◆ **TASK OBJECTIVE**:
Of the lines below, copy those that hold the word "مبارک".

INFORMATION GIVEN START

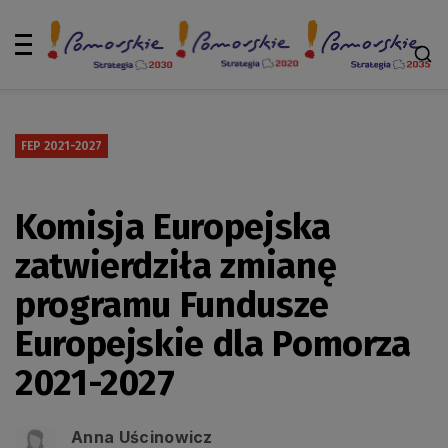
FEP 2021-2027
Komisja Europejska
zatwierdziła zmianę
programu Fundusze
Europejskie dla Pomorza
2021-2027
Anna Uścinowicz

INFORMATION GIVEN END
INFORMATION GIVEN START

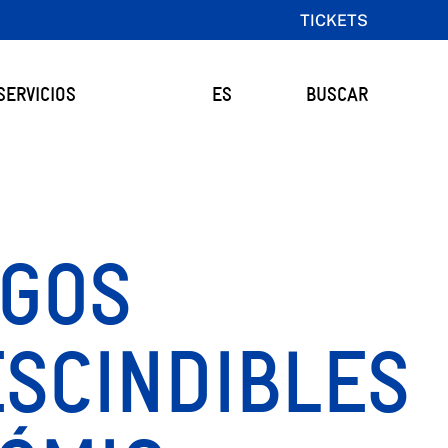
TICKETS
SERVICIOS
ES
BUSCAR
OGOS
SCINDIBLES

INFORMATION GIVEN END
INFORMATION GIVEN START

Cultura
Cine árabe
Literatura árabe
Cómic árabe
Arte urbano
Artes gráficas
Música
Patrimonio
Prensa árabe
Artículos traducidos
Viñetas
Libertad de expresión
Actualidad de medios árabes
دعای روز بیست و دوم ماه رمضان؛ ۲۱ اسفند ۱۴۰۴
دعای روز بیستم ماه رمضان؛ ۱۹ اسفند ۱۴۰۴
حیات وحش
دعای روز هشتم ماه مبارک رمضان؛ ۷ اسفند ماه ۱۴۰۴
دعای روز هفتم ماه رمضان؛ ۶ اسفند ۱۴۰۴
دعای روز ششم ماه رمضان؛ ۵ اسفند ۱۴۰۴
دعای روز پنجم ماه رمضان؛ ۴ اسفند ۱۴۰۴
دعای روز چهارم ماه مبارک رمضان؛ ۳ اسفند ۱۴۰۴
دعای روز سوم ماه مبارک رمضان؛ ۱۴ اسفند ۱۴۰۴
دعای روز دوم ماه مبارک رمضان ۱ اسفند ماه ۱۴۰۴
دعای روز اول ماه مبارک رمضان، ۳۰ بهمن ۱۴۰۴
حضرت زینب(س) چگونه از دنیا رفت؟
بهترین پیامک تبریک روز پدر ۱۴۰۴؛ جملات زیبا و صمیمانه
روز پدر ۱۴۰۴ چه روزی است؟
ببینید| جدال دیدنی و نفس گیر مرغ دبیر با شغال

INFORMATION GIVEN END

◆ **WRITTEN ANSWER**:
دعای روز هشتم ماه مبارک رمضان؛ ۷ اسفند ماه ۱۴۰۴
دعای روز چهارم ماه مبارک رمضان؛ ۳ اسفند ۱۴۰۴
دعای روز سوم ماه مبارک رمضان؛ ۱۴ اسفند ۱۴۰۴
دعای روز دوم ماه مبارک رمضان ۱ اسفند ماه ۱۴۰۴
دعای روز اول ماه مبارک رمضان، ۳۰ بهمن ۱۴۰۴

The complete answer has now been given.